Extracted page text data
....................

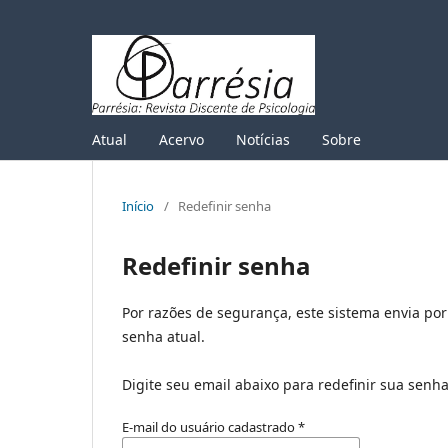
Atual
Acervo
Notícias
Sobre
Início
/
Redefinir senha
Redefinir senha
Por razões de segurança, este sistema envia po
senha atual.
Digite seu email abaixo para redefinir sua senh
E-mail do usuário cadastrado
*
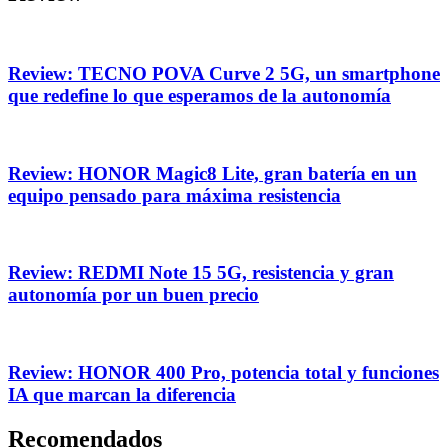
Review: TECNO POVA Curve 2 5G, un smartphone
que redefine lo que esperamos de la autonomía
Review: HONOR Magic8 Lite, gran batería en un
equipo pensado para máxima resistencia
Review: REDMI Note 15 5G, resistencia y gran
autonomía por un buen precio
Review: HONOR 400 Pro, potencia total y funciones
IA que marcan la diferencia
Recomendados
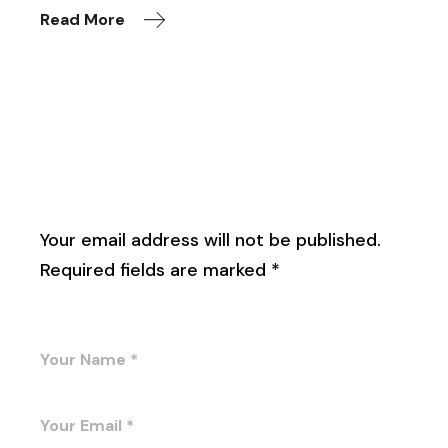
Read More
Leave a Reply
Your email address will not be published.
Required fields are marked
*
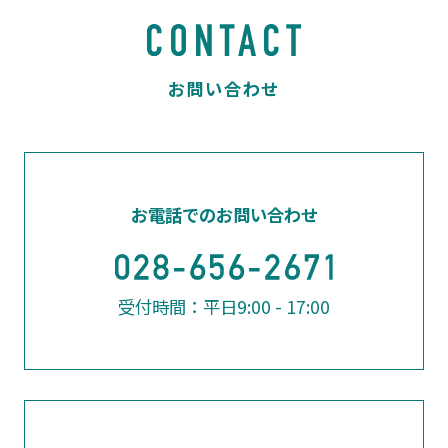
お電話でのお問い合わせ
受付時間：平日9:00 - 17:00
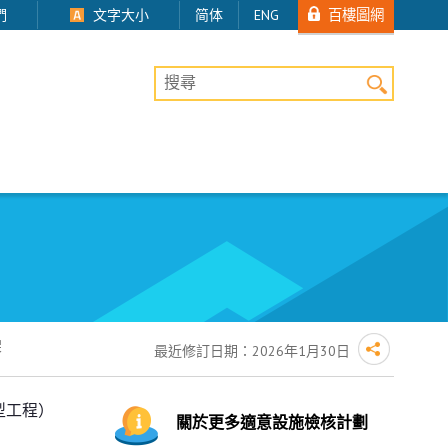
百樓圖網
們
文字大小
简体
ENG
桌上版網站搜尋
架
最近修訂日期：
2026年1月30日
型工程）
關於更多適意設施檢核計劃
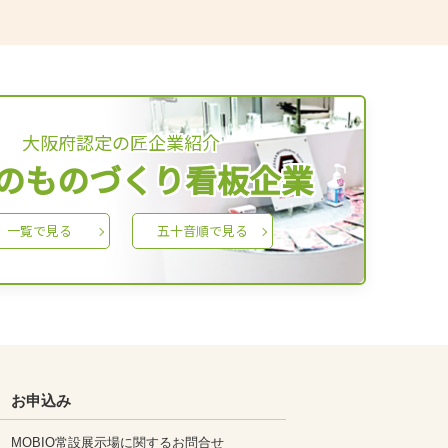
大阪府認定の匠企業紹介
のものづくり看板企業
一覧で見る
五十音順で見る
お申込み
MOBIO常設展示場に関するお問合せ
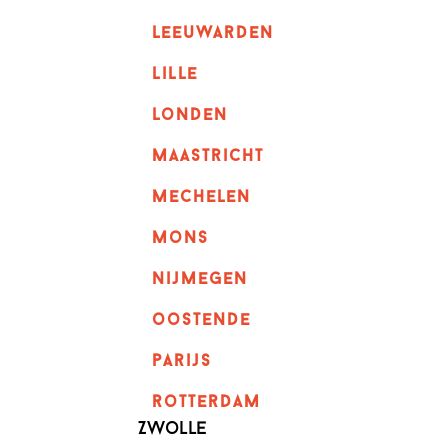
leeuwarden
lille
londen
maastricht
mechelen
mons
nijmegen
oostende
parijs
rotterdam
Zwolle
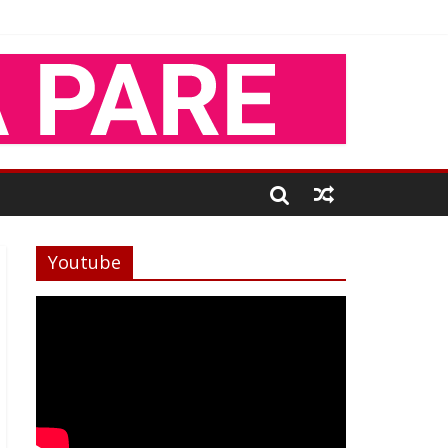
Youtube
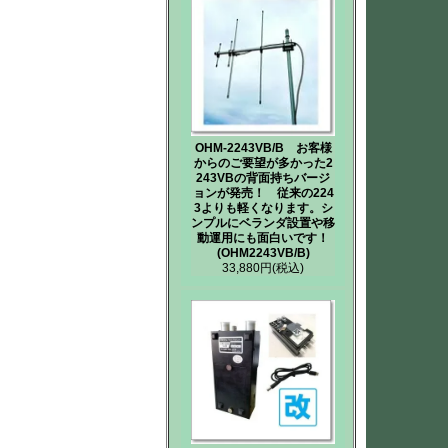
OHM-2243VB/B お客様
からのご要望が多かった2
243VBの背面持ちバージ
ョンが発売！ 従来の224
3よりも軽くなります。シ
ンプルにベランダ設置や移
動運用にも面白いです！
(OHM2243VB/B)
33,880円
(税込)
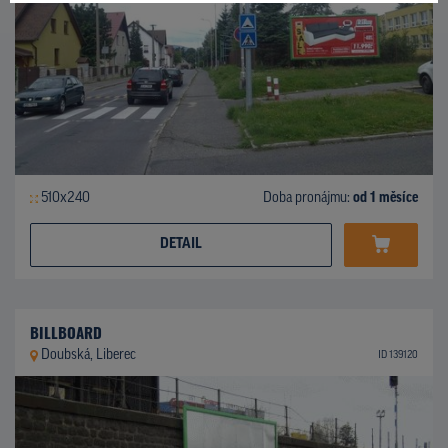
510x240
Doba pronájmu:
od 1 měsíce
DETAIL
BILLBOARD
Doubská, Liberec
ID 139120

....................

* EXERCISE PROMPT *
Tally the lines above that include "email", and reply with only the tally.

* ANSWER TO THE PROBLEM *
2